"I walked five hundred miles and I will walk five hundred more, just to be the man who walks a thousand miles and falls down at your door."
Sachin Tendulkar, too, has walked a thousand or perhaps a million miles before coming to Mumbai for this game. The most enviable story in the history of independent India started years ago in the background of India's maiden world cup win when a 10 year old schoolboy of Shardashram Vidyamandir thought that he should play for India one day. He had to wait for six more years to realize his dream and what happened after that is the most frequently recited folklore in world cricket.
In the six years, however, a tender-aged Sachin would travel from Bandra to Shivaji Park to practice cricket. The tiny boy would occasionally go to the MIG club and the Azad Maidan to play matches. He would have to travel hard across Mumbai just as any other common man in the city. He would love to eat the Vada Paav so much so that whenever Sachin scored a hundred, his friend Vinod Kambli would gift him one. He was, and most likely still is, a huge fan of sea food, particularly the Bombay Duck - a type of fish endemic to the city of Mumbai. Although Tendulkar started touring the world with team India at the tender age of sixteen, his connection to the city of Mumbai is undeniable. This is where he grew up. His food habits, his first lesson of cricket, his school, his coach, his family and friends, his house, his childhood, his faint memories of being a nobody all converge at the city of Mumbai.
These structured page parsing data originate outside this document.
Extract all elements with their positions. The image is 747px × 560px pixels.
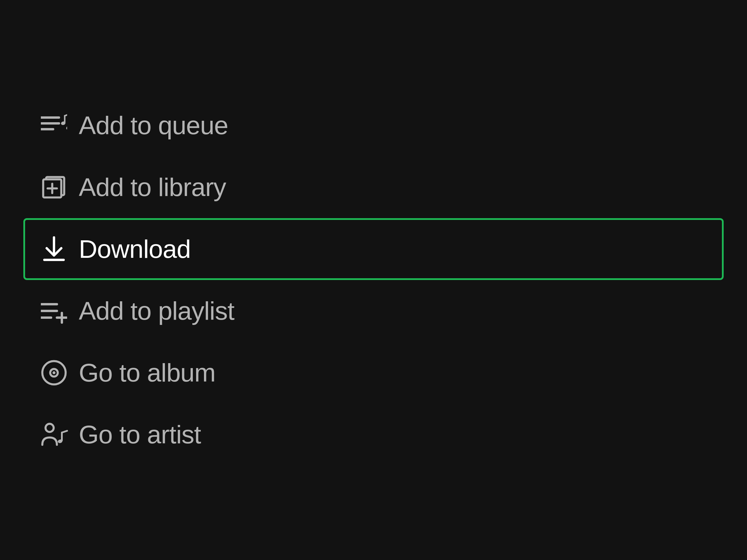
svg-point-20 [46,424,54,432]
download-item[interactable]: Download [23,218,724,280]
add-to-queue-item[interactable]: Add to queue [23,95,724,156]
go-to-album-item[interactable]: Go to album [23,342,724,404]
svg-point-19 [53,371,55,374]
add-to-queue-label: Add to queue [79,110,228,140]
add-to-playlist-label: Add to playlist [79,296,234,326]
go-to-artist-label: Go to artist [79,420,201,450]
playlist-add-icon [41,298,79,324]
artist-icon [41,422,79,448]
go-to-artist-item[interactable]: Go to artist [23,404,724,465]
album-icon [41,359,79,386]
go-to-album-label: Go to album [79,358,215,388]
svg-line-4 [65,114,67,116]
add-to-library-item[interactable]: Add to library [23,156,724,218]
context-menu: Add to queue Add to library [0,77,747,483]
add-to-playlist-item[interactable]: Add to playlist [23,280,724,342]
add-to-library-label: Add to library [79,172,226,202]
svg-line-22 [62,431,67,432]
library-add-icon [41,174,79,201]
download-label: Download [79,234,190,264]
download-icon [41,236,79,262]
queue-music-icon [41,112,79,138]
It may be a play of fate, a diligently scripted classic, that has put the great Sachin Tendulkar before his home crowd, in his home city, to win the only glory in world cricket that has eluded him not once but five times. The story is similar to a warrior's who, after conquering the whole world, comes back home to fight the last battle of his life. Sachin Tendulkar's 100th hundred today might be the greatest subscript ever written. Truth is stranger than fiction and this could be the best chance for fate to take its powerplay and play the best it could.
You do not win the cup for an individual and win it for the team, and Sachin Tendulkar, by every stretch of imagination, is a player deserving to be a part of a world cup winning squad. Would it be the perfect climax to the greatest tale cricket has ever told the world, or will it be a morbid anti-climax that will reside painfully in the minds of many? About nine more hours separate us from finding the answer to this conundrum and we shall all be eagerly waiting for it to turn out our way.
Whatever happens today will not make me rate Sachin Tendulkar any lesser than what I do now. He is the only thing on the planet that has constantly challenged my atheism. After all, he is the greatest there was, there is, and there will ever be.